# Classification

## Computer says no

Distinguishing whether a thing was generated by distribution A or B. This is a learning-problem framing; We might also consider probability distributions of categories.

## Multi-class

Precision/Recall and f-scores all work for multi-label classification, although this exacerbates bad qualities in unbalanced classes.

There are also surprising models here. Read et al. (2021) discusses how to create multi-class classifiers by stacking layers of binary classifiers and using each as a feature input to the next, which is an elegant solution IMO.

## Relative distributions

Why characterise a difference in distributions by a summary statistic?
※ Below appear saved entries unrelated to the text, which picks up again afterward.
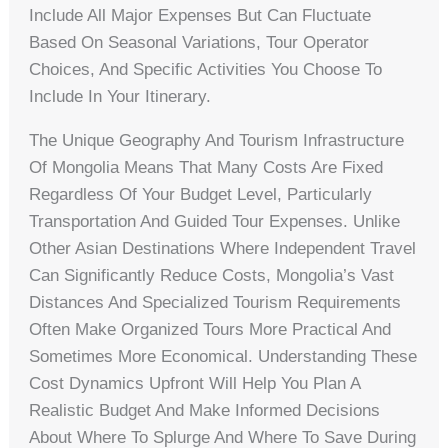
Include All Major Expenses But Can Fluctuate
Based On Seasonal Variations, Tour Operator
Choices, And Specific Activities You Choose To
Include In Your Itinerary.
The Unique Geography And Tourism Infrastructure
Of Mongolia Means That Many Costs Are Fixed
Regardless Of Your Budget Level, Particularly
Transportation And Guided Tour Expenses. Unlike
Other Asian Destinations Where Independent Travel
Can Significantly Reduce Costs, Mongolia’s Vast
Distances And Specialized Tourism Requirements
Often Make Organized Tours More Practical And
Sometimes More Economical. Understanding These
Cost Dynamics Upfront Will Help You Plan A
Realistic Budget And Make Informed Decisions
About Where To Splurge And Where To Save During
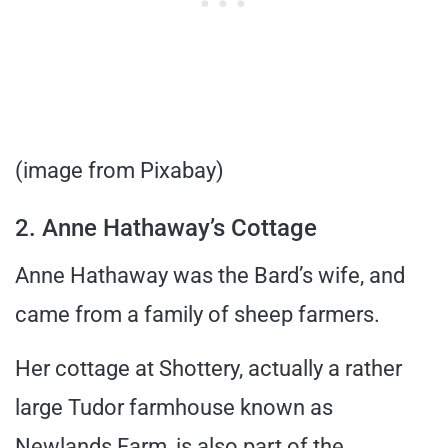
(image from Pixabay)
2. Anne Hathaway’s Cottage
Anne Hathaway was the Bard’s wife, and
came from a family of sheep farmers.
Her cottage at Shottery, actually a rather
large Tudor farmhouse known as
Newlands Farm, is also part of the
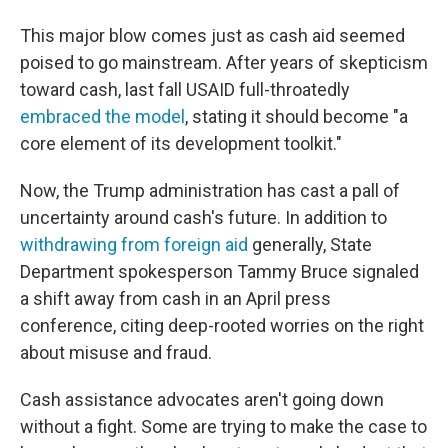
This major blow comes just as cash aid seemed
poised to go mainstream. After years of skepticism
toward cash, last fall USAID full-throatedly
embraced the model
, stating it should become "a
core element of its development toolkit."
Now, the Trump administration has cast a pall of
uncertainty around cash's future. In addition to
withdrawing from foreign aid
generally, State
Department spokesperson Tammy Bruce signaled
a shift away from cash in an April press
conference, citing deep-rooted worries on the right
about misuse and fraud.
Cash assistance advocates aren't going down
without a fight. Some are trying to make the case to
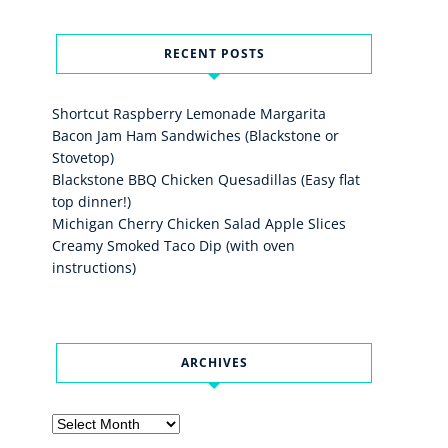
RECENT POSTS
Shortcut Raspberry Lemonade Margarita
Bacon Jam Ham Sandwiches (Blackstone or
Stovetop)
Blackstone BBQ Chicken Quesadillas (Easy flat
top dinner!)
Michigan Cherry Chicken Salad Apple Slices
Creamy Smoked Taco Dip (with oven
instructions)
ARCHIVES
Archives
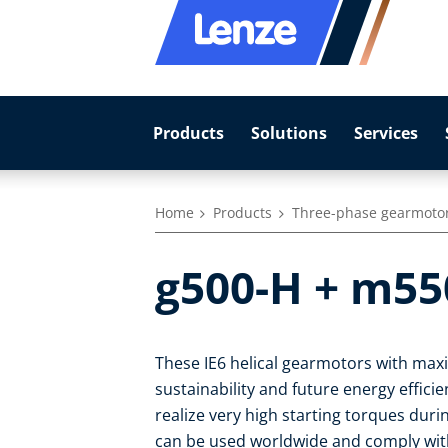
Products
Solutions
Services
Home
Products
Three-phase gearmoto
g500-H + m55
These IE6 helical gearmotors with max
sustainability and future energy effic
realize very high starting torques duri
can be used worldwide and comply with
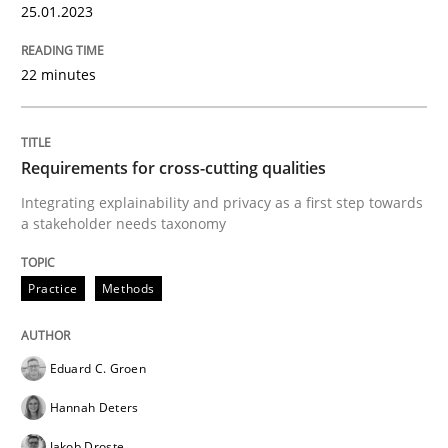
25.01.2023
Written by
Harry Sneed
Birgit Demuth
21. February 2017 · 26 minutes read
22 minutes
READ ARTICLE
Requirements for cross-cutting qualities
Integrating explainability and privacy as a first step towards
Methods
Practice
a stakeholder needs taxonomy
Modeling Requirements and Context as
Practice
Methods
Eduard C. Groen
An Example from the Automation Industry
Hannah Deters
Jakob Droste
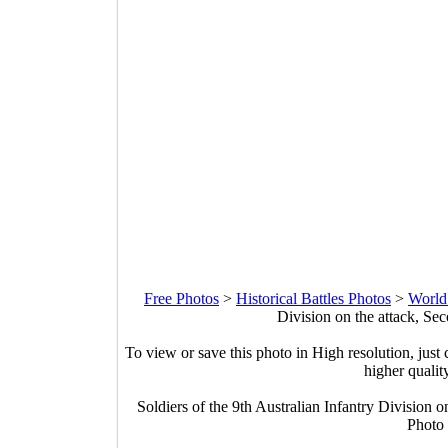
Free Photos
>
Historical Battles Photos
>
World
Division on the attack, Se
To view or save this photo in High resolution, just 
higher qualit
Soldiers of the 9th Australian Infantry Division 
Photo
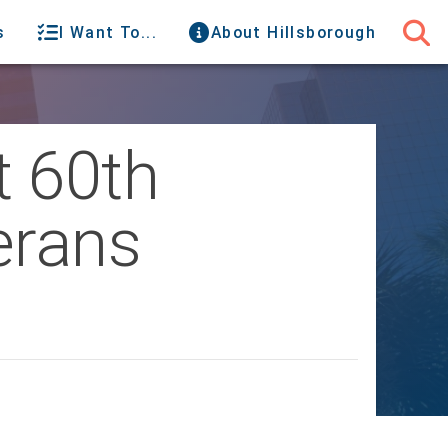
s
I Want To...
About Hillsborough
t 60th
erans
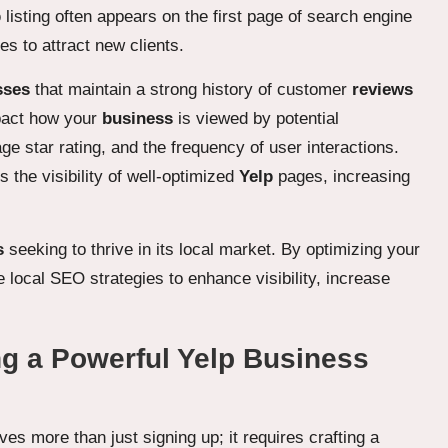
p
listing often appears on the first page of search engine
s to attract new clients.
sses
that maintain a strong history of customer
reviews
mpact how your
business
is viewed by potential
age star rating, and the frequency of user interactions.
s the visibility of well-optimized
Yelp
pages, increasing
s
seeking to thrive in its local market. By optimizing your
 local SEO strategies to enhance visibility, increase
ng a Powerful Yelp Business
lves more than just signing up; it requires crafting a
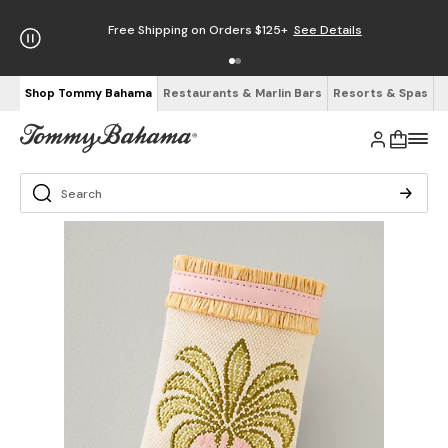
Free Shipping on Orders $125+
See Details
Shop Tommy Bahama
Restaurants & Marlin Bars
Resorts & Spas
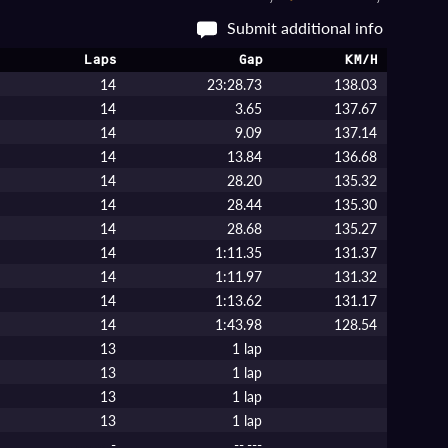
Submit additional info
Laps
Gap
KM/H
14
23:28.73
138.03
14
3.65
137.67
14
9.09
137.14
14
13.84
136.68
14
28.20
135.32
14
28.44
135.30
14
28.68
135.27
14
1:11.35
131.37
14
1:11.97
131.32
14
1:13.62
131.17
14
1:43.98
128.54
13
1 lap
13
1 lap
13
1 lap
13
1 lap
-
--.---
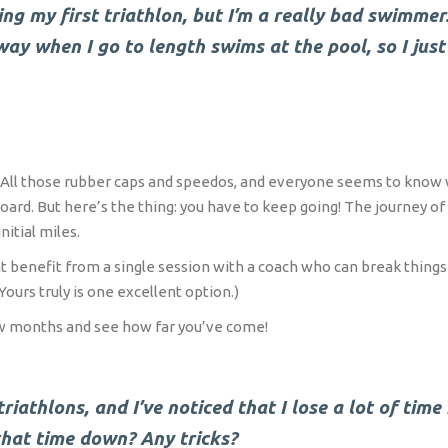
ng my first triathlon, but I’m a really bad swimmer.
s way when I go to length swims at the pool, so I jus
ce. All those rubber caps and speedos, and everyone seems to know
d. But here’s the thing: you have to keep going! The journey of 1
nitial miles.
ht benefit from a single session with a coach who can break thing
Yours truly is one excellent option.)
few months and see how far you’ve come!
riathlons, and I’ve noticed that I lose a lot of time
that time down? Any tricks?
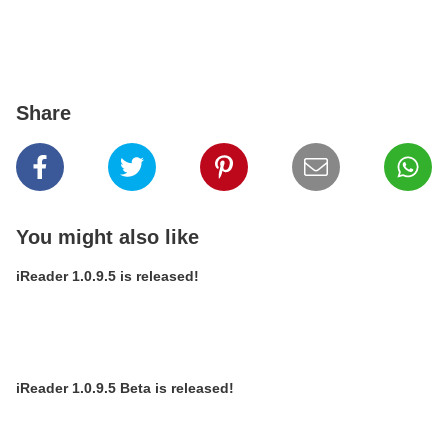
Share
You might also like
iReader 1.0.9.5 is released!
iReader 1.0.9.5 Beta is released!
Just have an object which is a relative distribution.

## Probabilistic classification: Calibration

Kenneth Tay says

In the context of binary classification, calibration refers to the process of transforming the output scores from a binary classifier to class probabilities. If we think of the classifier as a “black box” that transforms input data into a score, we can think of calibration as a post-processing step that converts the score into a probability of the observation belonging to class 1.

The scores from some classifiers can already be interpreted as probabilities (e.g. logistic regression), while the scores from some classifiers require an additional calibration step before they can be interpreted as such (e.g. support vector machines).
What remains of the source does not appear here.